Look in the material below for the line with "presented, including" and the line with "ymptoms such as", then set down exactly those two lines and all lines between, nothing more.

[Dataset records Boundary: Start]

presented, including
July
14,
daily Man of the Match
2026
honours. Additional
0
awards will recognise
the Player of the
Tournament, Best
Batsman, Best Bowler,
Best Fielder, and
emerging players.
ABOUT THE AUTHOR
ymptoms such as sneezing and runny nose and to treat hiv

[Dataset records Boundary: End]
[Dataset records Boundary: Start]

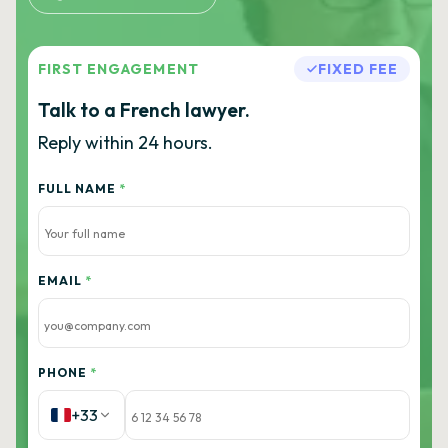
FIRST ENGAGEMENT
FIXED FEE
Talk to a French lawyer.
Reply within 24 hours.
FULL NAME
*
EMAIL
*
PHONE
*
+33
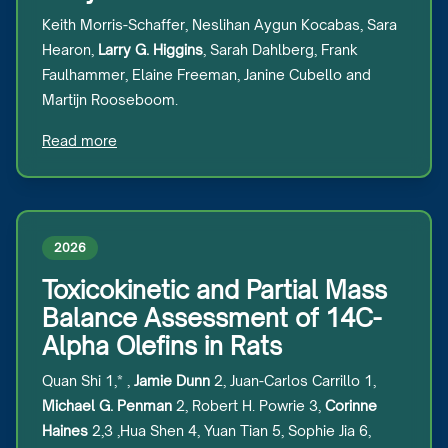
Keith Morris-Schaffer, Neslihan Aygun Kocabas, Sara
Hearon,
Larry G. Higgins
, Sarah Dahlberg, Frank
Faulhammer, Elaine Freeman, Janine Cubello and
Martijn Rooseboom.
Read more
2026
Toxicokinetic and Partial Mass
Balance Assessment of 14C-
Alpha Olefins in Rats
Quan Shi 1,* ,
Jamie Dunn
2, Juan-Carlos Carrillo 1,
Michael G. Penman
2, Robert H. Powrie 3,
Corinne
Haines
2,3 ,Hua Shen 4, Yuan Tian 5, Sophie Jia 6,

[Dataset records Boundary: End]
[Dataset records Boundary: Start]

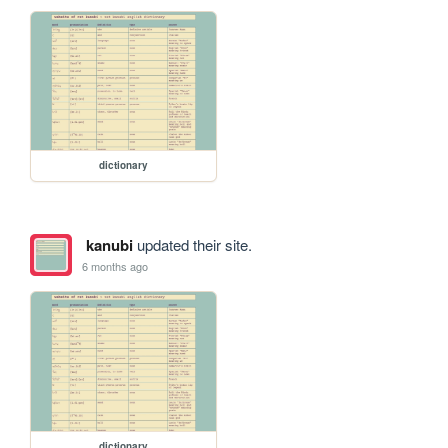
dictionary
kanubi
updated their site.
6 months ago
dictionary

[Dataset records Boundary: End]

> [Task response]:
presented, including
July
14,
daily Man of the Match
2026
honours. Additional
0
awards will recognise
the Player of the
Tournament, Best
Batsman, Best Bowler,
Best Fielder, and
emerging players.
ABOUT THE AUTHOR
ymptoms such as sneezing and runny nose and to treat hiv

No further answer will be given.